Ok let’s talk about faith.
Recently I have been learning that it’s normal, and actually ok, to have peaks and troughs in our journey of faith. I used to think that I would be on a constant upward trajectory in my faith. Feeling closer and closer to God and becoming more and more like Jesus as my life went on. Until I reached some sort of ultimate enlightenment when I reached old age where I never sinned and basically just was nearly perfect.
Actually I don’t think this is true. I think that is a bit of an intimidating concept and can actually hinder your relationship with God. See, I was in a valley for a long time. After I had the girls I felt so far from God and it’s only been since the beginning of 2019 that I’ve felt like I’ve finally been making my way out of the fog.
Like so many I think I turned to religion in this time. I paid lip service to God. I went to church every week because I thought I had to, when in reality it was pushing me further and further away. I forced myself to read my bible every day and glazed over the words and began to resent every time I did it. And over time I just started to feel like I actually wanted nothing to do with God at all.
And it wasn’t some prodigal son thing, it wasn’t “falling away” or “backsliding” as some Christians put it. My faith and belief in Jesus has never faltered.
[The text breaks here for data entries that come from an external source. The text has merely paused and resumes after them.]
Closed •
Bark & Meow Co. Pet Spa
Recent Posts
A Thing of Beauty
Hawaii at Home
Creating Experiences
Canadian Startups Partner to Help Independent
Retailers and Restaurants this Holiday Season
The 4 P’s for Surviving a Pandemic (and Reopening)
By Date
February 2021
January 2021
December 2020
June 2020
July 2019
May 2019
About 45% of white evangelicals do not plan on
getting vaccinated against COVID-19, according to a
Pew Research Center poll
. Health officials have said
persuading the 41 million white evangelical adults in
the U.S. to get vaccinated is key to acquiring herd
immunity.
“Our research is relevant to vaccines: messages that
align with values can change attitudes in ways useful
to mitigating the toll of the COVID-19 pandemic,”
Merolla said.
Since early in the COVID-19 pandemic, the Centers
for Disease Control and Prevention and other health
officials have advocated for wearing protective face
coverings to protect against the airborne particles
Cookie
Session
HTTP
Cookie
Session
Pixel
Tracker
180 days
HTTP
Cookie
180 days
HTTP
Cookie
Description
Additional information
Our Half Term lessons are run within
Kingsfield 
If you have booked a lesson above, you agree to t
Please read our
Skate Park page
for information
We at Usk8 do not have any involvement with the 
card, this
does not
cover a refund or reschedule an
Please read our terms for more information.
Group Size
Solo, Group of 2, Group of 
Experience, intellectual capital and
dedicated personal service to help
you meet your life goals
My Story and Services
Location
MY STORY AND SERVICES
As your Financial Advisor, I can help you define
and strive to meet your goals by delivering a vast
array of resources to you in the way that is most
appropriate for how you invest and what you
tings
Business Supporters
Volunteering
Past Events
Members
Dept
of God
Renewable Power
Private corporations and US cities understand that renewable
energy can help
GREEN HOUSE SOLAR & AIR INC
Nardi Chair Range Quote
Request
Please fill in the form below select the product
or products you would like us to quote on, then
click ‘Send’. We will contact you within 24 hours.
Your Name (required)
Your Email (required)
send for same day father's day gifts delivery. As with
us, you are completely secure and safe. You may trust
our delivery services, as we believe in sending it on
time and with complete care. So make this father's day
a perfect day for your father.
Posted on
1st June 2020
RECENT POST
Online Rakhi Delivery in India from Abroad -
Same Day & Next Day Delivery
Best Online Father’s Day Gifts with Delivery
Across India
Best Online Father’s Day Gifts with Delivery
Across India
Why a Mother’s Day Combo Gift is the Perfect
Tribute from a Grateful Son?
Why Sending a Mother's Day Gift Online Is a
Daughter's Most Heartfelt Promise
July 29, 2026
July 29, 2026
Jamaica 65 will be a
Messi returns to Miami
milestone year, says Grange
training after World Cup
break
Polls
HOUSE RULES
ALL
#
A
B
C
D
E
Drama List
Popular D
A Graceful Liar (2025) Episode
I can say with full assurance that I am saved and am confident of that.
For me, since having the girls I felt completely exhausted. Mentally, emotionally, physically drained day after day. And after giving myself completely to my children it just felt like there was nothing left for God. Others may experience this feeling after they’ve just got a new job or after they lose a loved one. It can happen for all types of reasons and those reasons also may be a catalyst for good in other peoples’ relationship with God. It may draw others closer, we are all different.
The important thing is to be honest and real with God. Don’t bother being fake because he sees through it all anyway. Tell him you’re tired or you’re busy or maybe you’re bored. A heart felt 2 second prayer is better than a fake prayer that lasts 30 minutes.
And remember that God will always be there waiting for you when you’re ready to climb back up that mountain. He’s gracious. He’s loving. He cares. And actually you will look back on those moments in the valley and see just how much God was with you and sustaining you without you even knowing it.
Those two and a half years were tough but I know God was what sustained me. He grounded me and kept me going. I saw God in the raw, unconditional love I felt for my children, in the kindness of strangers and friends and in the endless sacrifice.
He was always there.
“Are you tired? Worn out? Burned out on religion? Come to me. Get away with me and you’ll recover your life. I’ll show you how to take a real rest. Walk with me and work with me—watch how I do it. Learn the unforced rhythms of grace. I won’t lay anything heavy or ill-fitting on you. Keep company with me and you’ll learn to live freely and lightly.”